対話を重ねることが重要
「お母さん」
居間に戻ると、桃子は母の前に座り直し、声を落とした。
「もう一度きちんと話そう」
「もう話したでしょ。私にはこれが必要なの」
「うん。だけど、借金のことは……」
「だから、放っておいて!」
2人の間に漂う息苦しい沈黙。桃子は唇を噛み締めた。彼の言う通り、話を聞こうと決めても、口の端から別の言葉が出そうになる。
結局、母娘の会話は平行線のまま、桃子が東京へ帰らなければならない時間となった。
◇
桃子は、婚約者と一緒に小さな相談室の椅子に座っていた。彼からの助言で、カウンセラーに相談してみようということになったのだ。
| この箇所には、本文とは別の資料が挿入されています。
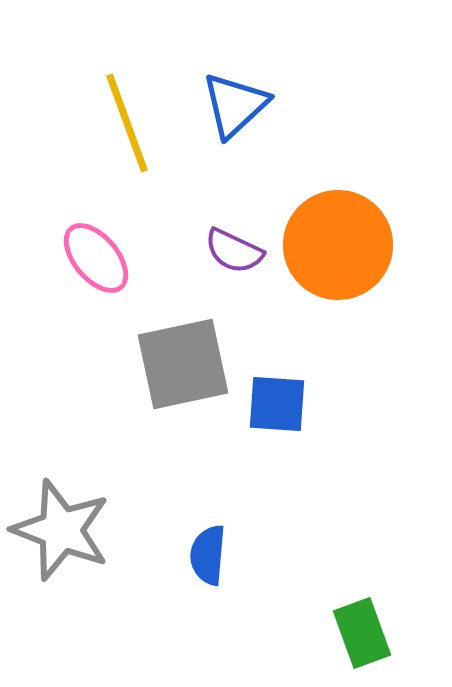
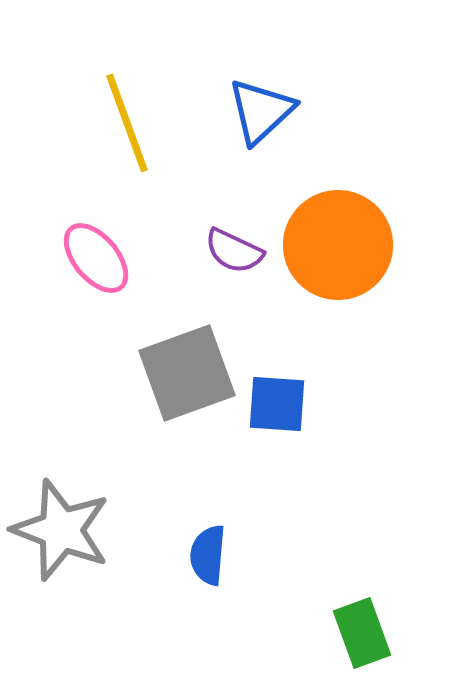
blue triangle: moved 26 px right, 6 px down
gray square: moved 4 px right, 9 px down; rotated 8 degrees counterclockwise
白い時計が、ゆっくり針を進めている。ティッシュの箱と水の入ったコップ。長い待ち時間の後、桃子はカウンセラーに思いの丈をぶつけた。
桃子は、父の死後に母が心身のバランスを崩していたこと。宗教にのめり込み、多額のお布施をするようになったこと。家じゅうに置かれた水瓶、契約書の束、そして自分の苛立ちを、思いつくままに話した。
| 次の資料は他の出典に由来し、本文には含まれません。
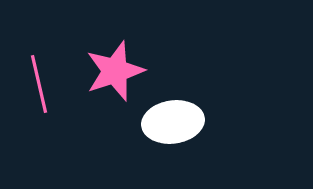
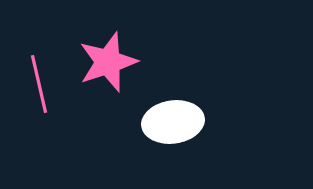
pink star: moved 7 px left, 9 px up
だが、話を聞いたカウンセラーが穏やかに口にしたのは、先日彼に電話で諭されたのと同じような内容だった。
「否定や強制ではなく、対話を重ねることが重要」
桃子は「はい」と答え、視線を落とした。
無意識に劇的な何かを期待していたのだろう。当たり前とも言える回答に、落胆する自分がいた。
そんな私の心中を察したのか、彼がそっと手を握って言う。
「桃子、ゆっくり地道にお義母さんと話をするしかないよ。これからは俺も通うからさ、一緒に頑張ろう」
「そうだね」
彼が送ってくれるというのを断って、1人帰路につくと、部屋の中は不気味なほど静かだった。薄いカーテンがふわりと揺れて、遠くでサイレンの音が鳴っていた。